Nowhere is NLG’s affirmation of individualisation clearer than in the rise of companies like Automated Insights and Narrative Science, which specialise in the generation of news and business intelligence reports for large-scale and niche audiences alike.
Transforming datasets (for example, sports scores, performance measures) into readable narratives, these companies’ systems rapidly generate texts that are highly personalised in both content and register. Such texts present situations in which information appears disembodied from its conveyor. The author is obscured, an uncertain entanglement of human and computer.
While NLG systems may produce texts for mass audiences, one of these systems’ most novel features is their ability to generate texts on even the most niche subjects. Philip Parker’s patented algorithms, for example, generate entire books marketed to specialised clientele. The 2018-2023 World Outlook for Instant Chocolate Milk, Weight Control Products, Whole Milk Powder, Malted Milk Powder, and Other Dry Milk Products Shipped in Consumer Packages Weighing Three Pounds of Less Excluding Nonfat Dry Milk and Infants’ Formula is 310 pages long and priced at a reasonable $995 USD. This book – like the rest of the series – offers easy-to-read charts revealing industry trends. Interested in instant chocolate milk? Parker’s book is a godsend.
Intellectual blinders
But there are ethical issues with such “personalisation algorithms” driving niche content. After all, there’s a fine line between supporting readers’ decisions and controlling them, as a group of researchers from the Oxford Internet and Alan Turing Institutes argue. In theory, personalisation improves decision-making by filtering out irrelevant information
contributing to information overload.
But this filtering process, which is always subjective, reduces exposure to diverse views that may be considered irrelevant or contradictory to the individual being catered for. And if everyone is presented with customised content, exaggerated monocultures form wherein individuals become trapped in echo chambers that only reinforce their current beliefs instead of challenging them.

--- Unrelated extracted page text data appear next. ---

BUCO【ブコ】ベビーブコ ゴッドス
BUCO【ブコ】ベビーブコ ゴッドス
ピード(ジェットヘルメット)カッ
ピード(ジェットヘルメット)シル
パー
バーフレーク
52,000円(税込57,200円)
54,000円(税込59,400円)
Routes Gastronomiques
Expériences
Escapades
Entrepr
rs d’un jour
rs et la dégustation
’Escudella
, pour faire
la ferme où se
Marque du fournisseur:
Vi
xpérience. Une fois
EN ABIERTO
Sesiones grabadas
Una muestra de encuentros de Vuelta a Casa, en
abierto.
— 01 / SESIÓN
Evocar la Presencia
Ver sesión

It may seem pedantic to dedicate such consideration to personalised content like business reports. Yet the systematic omission of “irrelevant” data creates intellectual blinders with very real social implications. We need balanced perspectives – the products of diverse views that challenge our own – to create policies that serve wide publics.

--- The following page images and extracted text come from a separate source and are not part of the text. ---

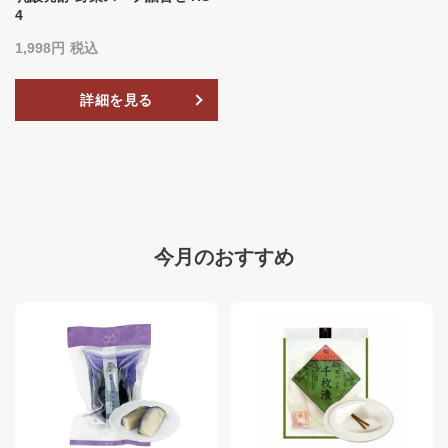
4
1,998
税込
詳細を見る
今月のおすすめ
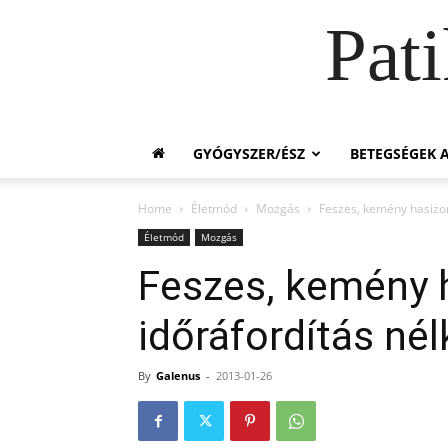
Pat
GYÓGYSZER/ÉSZ
BETEGSÉGEK A
Home
Életmód
Mozgás
Feszes, kemény hasizom
Életmód
Mozgás
Feszes, kemény 
időráfordítás nél
By
Galenus
-
2013-01-26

So today’s tendency towards populist anti-intellectualism not only stems from underlying distrust of institutionalised hierarchy, but also from the rise of a hyper-individualised culture partially supported by personalisation algorithms. Everyone’s opinion is valid in light of the information to which she’s been exposed. Indeed, individualised computer-generated content seems to indicate a general defiance of institutionalised hierarchy. The reader, rather than the author, is in control. The reader determines what information matters.
There’s value in individualised computer-generated texts. Readers can get the information they want, quickly. Businesses can evaluate performance in seconds. The issue is not the technology – it is what the technology represents. NLG companies promoting mass production of customised texts survive because readers believe that their individualities are, at least in some contexts, to be prioritised over the collective. This is nothing new: the emergence of print in the 15th century catalysed the development of the modern individual. What is new is the state of hyper-individualisation permitted by an increasingly digitised – and customised – culture.
Individuality is important. But so is society. There is a balance to be struck as the use of NLG continues to spread.